■ **Information provided**

◇ ◇ ◇ ◇

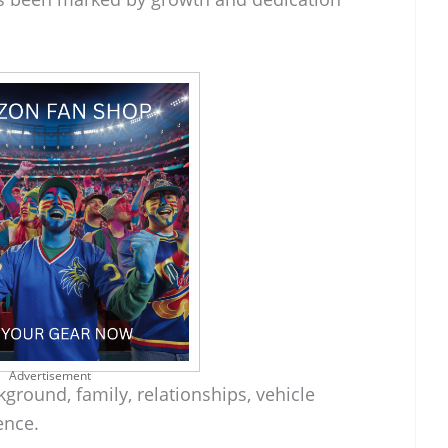
Advertisement
kground, family, relationships, vehicle
ence.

◇ ◇ ◇ ◇

■ **Work order**
Could you return the entire listing above verbatim while dropping each picture?

■ **Answer box**
Advertisement
kground, family, relationships, vehicle
ence.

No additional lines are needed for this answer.